Can we talk about the trash-talking? My brother-in-law Seth, who has lived in the suburbs of Philly for his entire life, characterizes his fellow Philadelphians as “proud, and totally unapologetic of their pride,” which might explain why every sports fan in this town seems so quick—and so good—with a jab. It’s because they mean it, and they mean it with their whole being. That stupid snowball thing everyone throws back in Philly’s face? It’s not just old; it misses the point entirely. The point, everybody, is the pride. And the passion. The hometown team is more than just the hometown team here; caring about them is as much a part of Philly life as complaining about the traffic on the Schuylkill.
Take my friend Michael, another quintessential Philly type who grew up in the Northeast, who has a weekly date with all his brothers and nephews at his mom’s house to watch the Eagles. “Not everyone goes every week,” he allows, “but the comfort is in knowing you can, that it will be there, that you will walk in and Mom will have terrible junk food and will order hoagies and will sit in her rocker and bitch about the coach. She did it when Mike McCormack was the coach in 1973, and she’s still bitching today.”
I did not have Eagles Sundays, nor did I grow up with the radio broadcast of Phils games as a soundtrack to my childhood. But I did have October 2008. I hadn’t agonized for years, as so many Philadelphians had, over this team’s repeated (and repeated and repeated) disappointments, but that month, longevity didn’t matter. That year, the Phils felt like everyone’s team, transplants and natives and even visitors shoulder-to-shoulder, falling in love with Chase and Jimmy and Ryan and Carlos, and shrugging off worries over a month of bar bills and hangovers and sleep deprivation and work the next day. Out past midnight on Broad Street, I felt the passion, too, bear-hugging strangers like it was V-E Day, all because we had a city and a winning team in common.

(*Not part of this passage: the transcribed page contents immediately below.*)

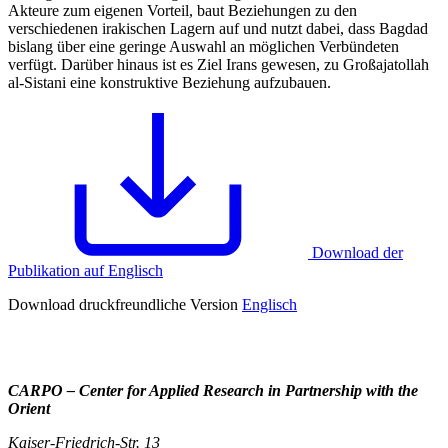
Akteure zum eigenen Vorteil, baut Beziehungen zu den
verschiedenen irakischen Lagern auf und nutzt dabei, dass Bagdad
bislang über eine geringe Auswahl an möglichen Verbündeten
verfügt. Darüber hinaus ist es Ziel Irans gewesen, zu Großajatollah
al-Sistani eine konstruktive Beziehung aufzubauen.
Download der
Publikation auf Englisch
Download druckfreundliche Version
Englisch
CARPO – Center for Applied Research in Partnership with the
Orient
Kaiser-Friedrich-Str. 13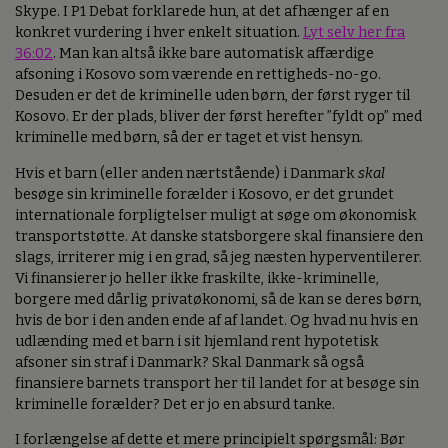
Skype. I P1 Debat forklarede hun, at det afhænger af en
konkret vurdering i hver enkelt situation.
Lyt selv her fra
36:02
. Man kan altså ikke bare automatisk affærdige
afsoning i Kosovo som værende en rettigheds-no-go.
Desuden er det de kriminelle uden børn, der først ryger til
Kosovo. Er der plads, bliver der først herefter ”fyldt op” med
kriminelle med børn, så der er taget et vist hensyn.
Hvis et barn (eller anden nærtstående) i Danmark
skal
besøge sin kriminelle forælder i Kosovo, er det grundet
internationale forpligtelser muligt at søge om økonomisk
transportstøtte. At danske statsborgere skal finansiere den
slags, irriterer mig i en grad, så jeg næsten hyperventilerer.
Vi finansierer jo heller ikke fraskilte, ikke-kriminelle,
borgere med dårlig privatøkonomi, så de kan se deres børn,
hvis de bor i den anden ende af af landet. Og hvad nu hvis en
udlænding med et barn i sit hjemland rent hypotetisk
afsoner sin straf i Danmark? Skal Danmark så også
finansiere barnets transport her til landet for at besøge sin
kriminelle forælder? Det er jo en absurd tanke.
I forlængelse af dette et mere principielt spørgsmål: Bør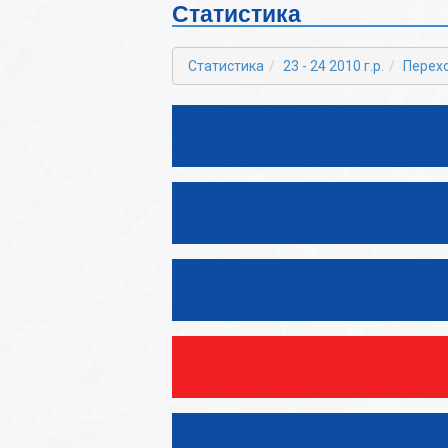
Статистика
2022-2023
Б
2021-2022
В
Статистика
23 - 24 2010 г.р.
Перех
2020-2021
Г
2019-2020
Д
2018-2019
Е
2017-2018
Ж
2016-2017
З
2015-2016
И
2014-2015
К
2013-2014
Л
2012-2013
М
Н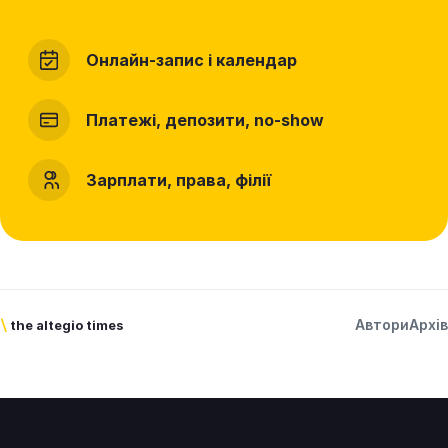
Онлайн-запис і календар
Платежі, депозити, no-show
Зарплати, права, філії
Автори
Архів
\
the altegio times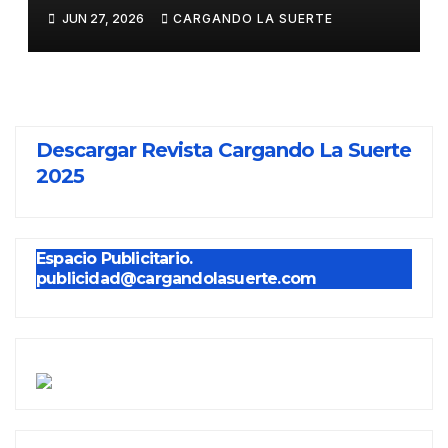
CORRIDA DEL DÍA DE LA
JUN 27, 2026
CARGANDO LA SUERTE
PROVINCIA EN
MIGUELTURRA
Descargar Revista Cargando La Suerte
2025
Espacio Publicitario.
publicidad@cargandolasuerte.com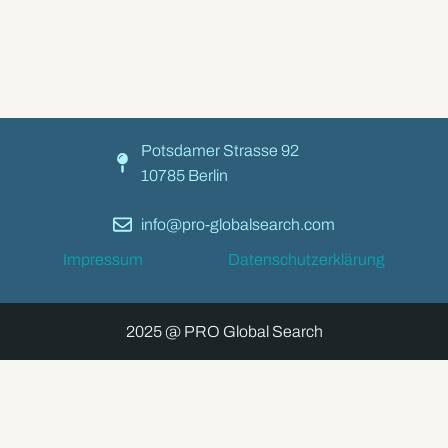
Potsdamer Strasse 92
10785 Berlin
info@pro-globalsearch.com
Impressum
Datenschutzerklärung
2025 @ PRO Global Search
Home
Für Arbeitgeber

Two weeks after that World Series win, I would meet the man who would become my husband, and this whole Philly infatuation would go beyond just feelings. It’s fair to say that right up until I had a reason to stay here, I didn’t think I would stay here. Not because I didn’t feel the love, but because I wasn’t looking for commitment. I had moved from Nashville to Bloomington, Indiana, from there to Chicago, from there to Indianapolis, from there to Philly. Nothing was permanent except for this: Nashville would be my home, and everywhere else just a place I lived for a while. But that changed at the Black Sheep bar at 17th and Latimer, over beers with a man who grew up here, who owned a business here, who had his entire family here—three brothers, two sisters, two parents, three nieces and four nephews. When I fell for him, that cliché you always see cross-stitched on throw pillows—Home Is Where the Heart Is—took on entirely new meaning.
We made it legal in October 2011, in Nashville, which is just beautiful in the fall. We had fried chicken, and my oldest childhood friend, Leisha, read from the Book of Ruth: For whither thou goest, I will go; and where thou lodgest, I will lodge: thy people shall be my people, and thy God my God.
There, in my own beautiful city, it hit me again that I wasn’t just marrying a Philadelphian; I was marrying Philadelphia. And all that went with it. From this day forward.